> **Assigned task**
Check each line of the data for "From" and select those that have it.
BEGIN
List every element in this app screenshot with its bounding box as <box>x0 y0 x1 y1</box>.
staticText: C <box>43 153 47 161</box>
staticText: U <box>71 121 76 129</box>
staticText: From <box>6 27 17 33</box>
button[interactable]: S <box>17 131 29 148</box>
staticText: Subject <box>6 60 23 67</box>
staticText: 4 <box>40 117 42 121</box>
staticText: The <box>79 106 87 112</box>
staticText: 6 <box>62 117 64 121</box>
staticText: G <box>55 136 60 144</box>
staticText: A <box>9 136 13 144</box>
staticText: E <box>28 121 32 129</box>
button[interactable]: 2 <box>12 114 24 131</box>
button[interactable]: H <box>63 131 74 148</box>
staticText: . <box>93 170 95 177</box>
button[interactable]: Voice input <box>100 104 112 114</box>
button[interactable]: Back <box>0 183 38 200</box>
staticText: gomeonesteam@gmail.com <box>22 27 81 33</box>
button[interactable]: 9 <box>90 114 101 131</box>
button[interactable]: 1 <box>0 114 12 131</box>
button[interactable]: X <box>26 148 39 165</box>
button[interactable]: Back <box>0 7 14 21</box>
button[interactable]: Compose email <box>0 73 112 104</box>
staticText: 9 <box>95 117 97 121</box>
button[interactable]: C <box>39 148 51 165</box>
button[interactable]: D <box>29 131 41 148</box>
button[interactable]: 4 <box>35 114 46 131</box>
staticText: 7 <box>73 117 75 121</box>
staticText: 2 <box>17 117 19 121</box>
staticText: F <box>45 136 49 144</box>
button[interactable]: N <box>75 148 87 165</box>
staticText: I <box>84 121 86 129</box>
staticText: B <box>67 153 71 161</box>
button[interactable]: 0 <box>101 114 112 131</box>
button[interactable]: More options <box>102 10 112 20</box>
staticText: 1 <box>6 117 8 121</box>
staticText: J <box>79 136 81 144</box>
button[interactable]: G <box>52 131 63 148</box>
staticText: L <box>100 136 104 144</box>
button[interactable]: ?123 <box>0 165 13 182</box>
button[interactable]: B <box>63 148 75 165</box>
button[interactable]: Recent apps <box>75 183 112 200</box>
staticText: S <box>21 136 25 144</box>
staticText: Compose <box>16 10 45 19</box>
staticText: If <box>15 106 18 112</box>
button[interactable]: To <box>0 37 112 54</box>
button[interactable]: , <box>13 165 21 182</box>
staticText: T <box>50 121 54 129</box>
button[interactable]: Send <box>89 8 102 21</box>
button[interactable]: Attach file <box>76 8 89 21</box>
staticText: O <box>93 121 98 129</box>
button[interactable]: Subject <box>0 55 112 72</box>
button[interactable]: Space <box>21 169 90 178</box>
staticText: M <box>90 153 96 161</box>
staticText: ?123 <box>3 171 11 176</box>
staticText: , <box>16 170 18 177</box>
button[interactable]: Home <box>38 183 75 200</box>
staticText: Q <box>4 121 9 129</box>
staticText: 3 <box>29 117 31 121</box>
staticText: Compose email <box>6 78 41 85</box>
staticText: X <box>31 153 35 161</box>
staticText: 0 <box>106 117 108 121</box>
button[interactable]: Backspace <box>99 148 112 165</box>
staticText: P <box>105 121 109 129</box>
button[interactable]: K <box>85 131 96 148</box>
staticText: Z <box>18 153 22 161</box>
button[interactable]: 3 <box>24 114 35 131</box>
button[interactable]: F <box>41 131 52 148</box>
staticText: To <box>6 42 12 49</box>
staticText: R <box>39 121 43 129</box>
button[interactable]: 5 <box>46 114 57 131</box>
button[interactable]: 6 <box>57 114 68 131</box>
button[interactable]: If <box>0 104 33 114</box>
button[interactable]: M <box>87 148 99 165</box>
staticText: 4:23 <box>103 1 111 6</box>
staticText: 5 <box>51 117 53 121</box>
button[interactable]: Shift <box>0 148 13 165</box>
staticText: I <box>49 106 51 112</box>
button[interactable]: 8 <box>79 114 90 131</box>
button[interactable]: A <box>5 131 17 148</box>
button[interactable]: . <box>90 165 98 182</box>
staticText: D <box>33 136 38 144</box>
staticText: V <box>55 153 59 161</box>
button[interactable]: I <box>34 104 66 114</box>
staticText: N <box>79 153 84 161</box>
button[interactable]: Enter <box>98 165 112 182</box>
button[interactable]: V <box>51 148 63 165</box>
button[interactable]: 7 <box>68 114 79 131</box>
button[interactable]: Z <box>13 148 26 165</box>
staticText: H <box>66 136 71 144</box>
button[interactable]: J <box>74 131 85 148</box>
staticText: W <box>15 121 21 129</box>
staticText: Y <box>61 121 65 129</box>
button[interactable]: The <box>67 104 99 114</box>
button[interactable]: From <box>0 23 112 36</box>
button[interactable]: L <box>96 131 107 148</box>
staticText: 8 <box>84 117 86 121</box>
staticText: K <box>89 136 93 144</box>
END
> **Output**
staticText: From <box>6 27 17 33</box>
button[interactable]: From <box>0 23 112 36</box>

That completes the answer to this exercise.